Worldly vs Inaccessible Cardinals, why different?

I don't know the exact definition of Grothendieck universe you are using, but the following is the heart of the matter and can be adjusted to address some axiom or another of whatever your definition is.

One property that a Grothendieck universe $U$ must satisfy is that if $x\in U$ and $f:x\to U$ is an function, then the image of $f$ is an element of $U$. However, you cannot prove this statement from merely knowing that $U$ is a model of ZFC. The problem is that the only axiom you might be able to use to prove this is Replacement, but Replacement only applies to functions that are defined by some formula with parameters. It is possible that there is no formula in the language of set theory which defines the function $f$ when interpreted in $U$, even if you allow elements of $U$ as parameters in the formula.

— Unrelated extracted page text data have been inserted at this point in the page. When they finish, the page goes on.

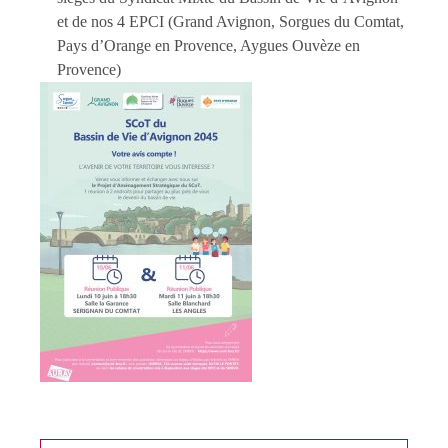
et de nos 4 EPCI (Grand Avignon, Sorgues du Comtat,
Pays d’Orange en Provence, Aygues Ouvèze en
Provence)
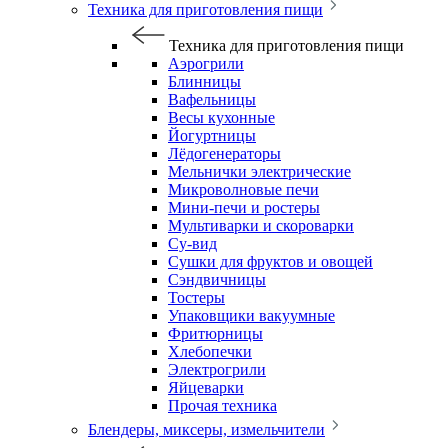
Техника для приготовления пищи
Техника для приготовления пищи
Аэрогрили
Блинницы
Вафельницы
Весы кухонные
Йогуртницы
Лёдогенераторы
Мельнички электрические
Микроволновые печи
Мини-печи и ростеры
Мультиварки и скороварки
Су-вид
Сушки для фруктов и овощей
Сэндвичницы
Тостеры
Упаковщики вакуумные
Фритюрницы
Хлебопечки
Электрогрили
Яйцеварки
Прочая техника
Блендеры, миксеры, измельчители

To connect this with Asaf's answer, the least worldly cardinal $\kappa$ has countable cofinality, and is the limit of some sequence $(\alpha_n)_{n\in\omega}$, which is a function $\omega\to V_\kappa$. However, this function cannot be defined in the structure $V_\kappa$, and so Replacement in $V_\kappa$ does not require that this function actually is an element of $V_\kappa$ (and indeed it is not). This is no different from how a countable model of ZFC does not know it is countable, since the function from $\omega$ that would witness its countability is not an element of the model.

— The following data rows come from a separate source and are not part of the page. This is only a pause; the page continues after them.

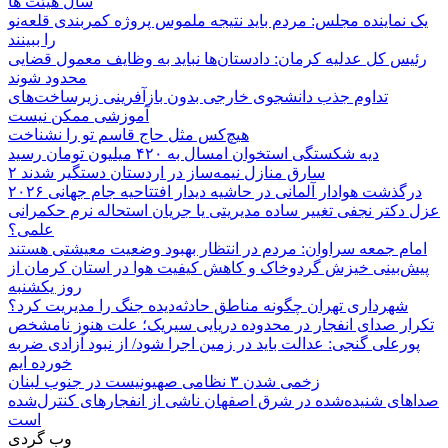
سال هیئت ها
یک نماینده مجلس: مردم باید نتیجه ملموس پروژه کمربندی قلعه‌نو
را ببینند
رئیس کل عدلیه کرمان: دادستان‌ها نباید به وظایف معمول قضایی
محدود شوند
تداوم جذب دانشجوی خارجی بدون بازآفرینی زیرساخت‌های
آموزشی ممکن نیست
هیچ‌کس مثل حاج قاسم تو را نشناخت
دیه شکستگی استخوان امسال به ۴۲۰ میلیون تومان رسید
۲ سارق منازل نیمه‌ساز در اردستان دستگیر شدند
درگذشت هوادار آلمانی در حاشیه دیدار افتتاحیه جام جهانی ۲۰۲۶
عزل دکتر نجفی تغییر ساده مدیریتی یا جریان استحاله نرم حکمرانی
علمی؟
امام جمعه سراوان: مردم در انتظار بهبود وضعیت معیشتی هستند
پیش‌بینی خیزش گردوخاک و کاهش کیفیت هوا در استان کرمان از
روز یکشنبه
شهرداری تهران چگونه مناطق حادثه‌دیده جنگ را مدیریت کرد؟
تکرار صدای انفجار در محدوده دریایی سیریک؛ علت هنوز نامشخص
پورعلی گنجی: عدالت باید در زمین اجرا شود/ از نبود آزادی ضربه
خورده ایم
زخمی شدن ۳ نظامی صهیونیست در جنوب لبنان
صداهای شنیده‌شده در شرق اصفهان ناشی از انفجارهای کنترل‌شده
است
وب گردی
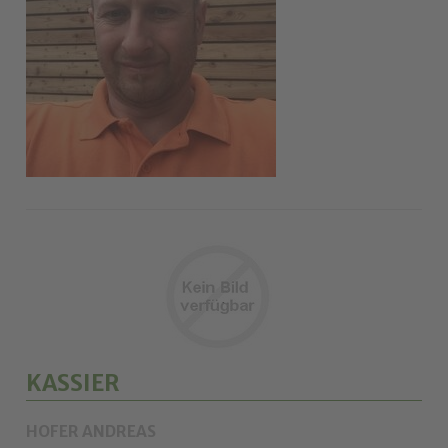
KASSIER
HOFER ANDREAS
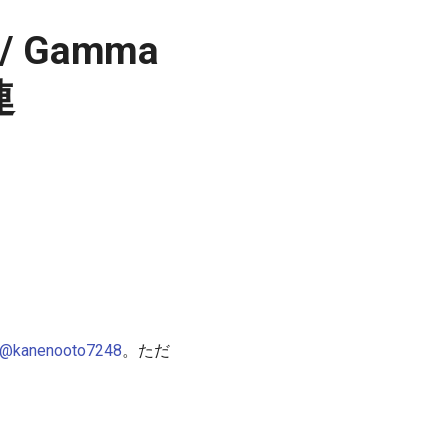
k / Gamma
連
@kanenooto7248
。ただ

The least $\kappa$ such that $V_\kappa$ is a model of $\sf ZFC$—if such $\kappa$ exists that is—has cofinality $\omega$. It is certainly not inaccessible, since it is singular.

But a Grothendieck universe is closed under arbitrary functions with domains inside the universe. This means that if $\alpha_n$ is the cofinal sequence below $\kappa$, since $\omega\in V_\kappa$, the sequence itself $\langle\alpha_n\mid n<\omega\rangle$ has to be inside $V_\kappa$ as well. But it cannot be, since its supremum is $\kappa$.

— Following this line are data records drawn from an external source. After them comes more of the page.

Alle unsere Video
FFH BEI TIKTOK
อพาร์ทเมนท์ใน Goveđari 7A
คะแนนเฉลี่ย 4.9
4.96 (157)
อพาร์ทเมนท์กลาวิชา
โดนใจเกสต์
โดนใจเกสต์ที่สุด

Note that the Tarski–Grothendieck set theory also does not include Foundation as an axiom, but it follows for the same reason as above. If Foundation fails, there is a witness of this in the form of a decreasing $\omega$-sequence, but that would witness the failure of Foundation in the universe. And of course, this is impossible.


In addition to the other answers, I think it's useful to look at a proof for the

Fact. The least worldy cardinal $\kappa$, if it exists, is of cofinality $\omega$.

Proof (Sketch). Let $\lambda$ be a worldy cardinal of uncountable cofinality and fix a well-order $\prec$ of $V_{\lambda}$. Let $(\phi_n \mid n \in \omega)$ be an enumeration of all axioms of $\mathrm{ZFC}$ (or, if you want to, of the theory of $(V_{\lambda}; \in)$) which is closed under subformulae. Let $\lambda_0 = \omega$ and given $\lambda_i$ let $\lambda_{i} < \lambda_{i+1}$ be minimal such that $V_{\lambda_{i+1}}$ contains all the evaluations of the $\prec$-Skolem terms for $(\phi_n \mid n < \omega)$ with parameters in $V_{\lambda_{i}}$, i.e. whenever $\vec{p} \in [V_{\lambda_i}]^{<\omega}$ and $$ (V_\lambda; \in) \models \exists x \phi_{n}(x, \vec{p}), $$ then the $\prec$-least such $x$ is in $V_{\lambda_{i+1}}$. An easy calculation shows that $\kappa := \sup_{i < \omega} \lambda_i$ is wordly. Since $\mathrm{cof}(\lambda) > \omega$ we furthermore have that $\kappa < \lambda$ - hence $\lambda$ is not the least worldly cardinal. Q.E.D.